START RECORDS

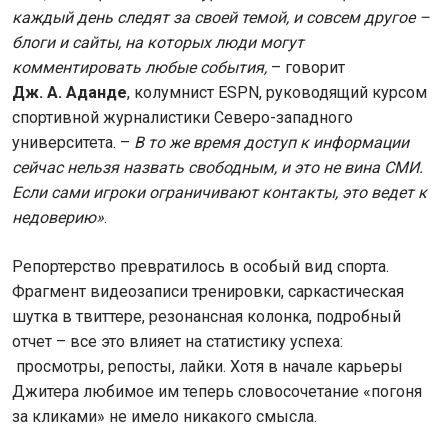
каждый день следят за своей темой, и совсем другое –
блоги и сайты, на которых люди могут
комментировать любые события,
– говорит
Дж. А. Аданде
, колумнист ESPN, руководящий курсом
спортивной журналистики Северо-западного
университета. –
В то же время доступ к информации
сейчас нельзя назвать свободным, и это не вина СМИ.
Если сами игроки ограничивают контакты, это ведет к
недоверию»
.
Репортерство превратилось в особый вид спорта.
Фрагмент видеозаписи тренировки, саркастическая
шутка в твиттере, резонансная колонка, подробный
отчет – все это влияет на статистику успеха:
просмотры, репосты, лайки. Хотя в начале карьеры
Джитера любимое им теперь словосочетание «погоня
за кликами» не имело никакого смысла.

END RECORDS

**ABOUT THIS EXERCISE**
Your answer must be the lines from the one that contains "университета. –" through the last line of the entries above, copied exactly, with no other lines.

**THE ANSWER**
университета. –
В то же время доступ к информации
сейчас нельзя назвать свободным, и это не вина СМИ.
Если сами игроки ограничивают контакты, это ведет к
недоверию»
.
Репортерство превратилось в особый вид спорта.
Фрагмент видеозаписи тренировки, саркастическая
шутка в твиттере, резонансная колонка, подробный
отчет – все это влияет на статистику успеха:
просмотры, репосты, лайки. Хотя в начале карьеры
Джитера любимое им теперь словосочетание «погоня
за кликами» не имело никакого смысла.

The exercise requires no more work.